I am trying to prove the quotient-remainder theorem by mathematical induction:
Quotient-Remainder Theorem:
$\forall a,b \in \mathbb{Z}, b> 0: \ \exists! q, \ r \in \mathbb{Z}, \ a = bq \ + \ r, \ r \in [0,b) $
Proof that $ a \in \mathbb{Z} $ exists:
Divide into 2 cases: $ a \ge 0 $ or $ a < 0 $
Case 1: $ a \ge 0 $
Base Case: Let $ a = 0 $.
It is clear that if we let $ q = r = 0 $, then $ a = b(0) + (0) = 0 $.
Hence, base case is true.
Inductive Step: Assume $ a = k \in \mathbb{Z} $ exists
Hence, $ k = bq + r $
Proof: Let $ a = k + 1\in \mathbb{Z} $
By inductive hypothesis, $ k = bq + r $
Hence, $ k + 1 = bq + r + 1 $ and $ k + 1 = bq + (r + 1) $ where $ r + 1 \in \mathbb{Z} $
by closure property of integers
Thus, $ \forall a \in \mathbb{Z}, a \ge 0 \ $, $ a = bq + r $
Case 2: $ a < 0 $
Base Case: Let $ a = -1 $.
It is clear that if we let $ q = 0 $ and $ r = -1 $, then $ a = b(0) + (-1) = -1 $.
Hence, base case is true.
Inductive Step: Assume $ a = k \in \mathbb{Z} $ exists
Hence, $ k = bq + r $
Proof: Assume $ a = -(k + 1) \in \mathbb{Z} $
By inductive hypothesis, $ k = bq + r $
Hence, $ k + 1 = bq + r + 1 $ and $ -(k + 1) = b(-q) + (-r - 1) $ where
$ -r - 1 \in \mathbb{Z} $ by closure property of integers
Thus, $ \forall a \in \mathbb{Z}, a < 0 \ $, $ a = bq + r $
I am not sure if my proof is correct. Also, I do not know how to prove $ r \in [0,b) $ and the uniqueness of $ q $ and $ r $. Could someone please advise me?
Your induction case didn't take $r+1=b $ into account and in the end all you proved was $a=0b+a $.
Do this: assume $a=qb+r;0\le r <b $. If $r <b-1$ then $a+1 = qb + (r+1) $. And if $r=b-1$ then $a+1 =qb +r+1 =qb+b= (q+1)b+0$.
So if $a =qb +r;r\in [0,b) $ has solution the $a+1=pb+s;s\in [0,b) $ has solution.

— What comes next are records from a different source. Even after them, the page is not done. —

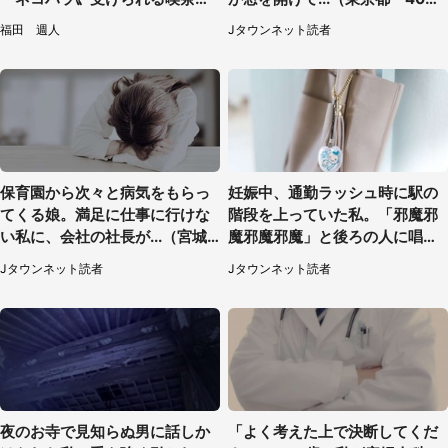
に5.3万人驚がく
男性）
福田 週人
Jタウンネット読者
保育園から次々と病気をもらっ
妊娠中、通勤ラッシュ時に駅の
てくる娘。満足に仕事に行けな
階段を上っていた私。「邪魔邪
い私に、会社の社長が...（宮城
魔邪魔邪魔」と後ろの人に唱え
県・30代女性）
られて（神奈川県・30代女性）
Jタウンネット読者
Jタウンネット読者
夜のお寺で見知らぬ男に話しか
「よく考えた上で決断してくだ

One can do the same for $a-1$. If $a=qb+r$ and $r > 0$ then $a-1= qb +(r-1) $ is a solution. If $r=0$ then $a-1= (q-1)b +(b-1) $ is a solution.
But I haven't shown they are unique. You can show uniqueness via induction and I spent a long time in my rough draft showing just that. But in the end it was unnecessarily complicated and confusing and, frankly bizarre. (I'll leave it in as a post script.) It's much better to show uniqueness directly.
Suppose $a=qb+r=pq+s $ then $(r-s)=(p-q)b $. If $r,s \in [0,b) $ then $-b < r-s =(p-q)b <b $. So $-1 < p-q < 1$ so $p-q=0;p=q $ and $r=s $.
So solutions are unique.
=== postscript: bizarre rough draft==
Base step. Need to show $0=0b + 0$ is unique.
Proof: (assume all variables in this post are integers.)
If $0=qb +r$ then $r = -qb $. If $q \le -1$ the $r \ge b $ which isn't acceptable. If $q >0$ then $r < 0$ which isn't acceptable. So $0,0$ is unique solution.
Induction case.
$a=qb+r $ is unique solution.
Let $a+1 = pb +s;0\le s <b $ be an acceptable solution (if there is one, which we need to be aware there might not be).
Then $a = pb + s-1;-1\le s-1 < b-1 $. If $s -1 \ge 0$ then $p=q $ and $s=r+1$ (and $r < b-1$) as $p,r $ was a unique solution. So $p=q;s=r+1$ would be a solution and it would be unique.
But it is a solution. So it is unique
Otherwise if our hypothetical solution had $s=0$ then it would follow $r= b-1$. We would have $a+1 = pq +0 = qb +r+1= qb+b =(q+1)b $ and so $p=q+1$ and $s=0$. That would have to be the solution and it would be unique.
But it is a solution. So it is unique.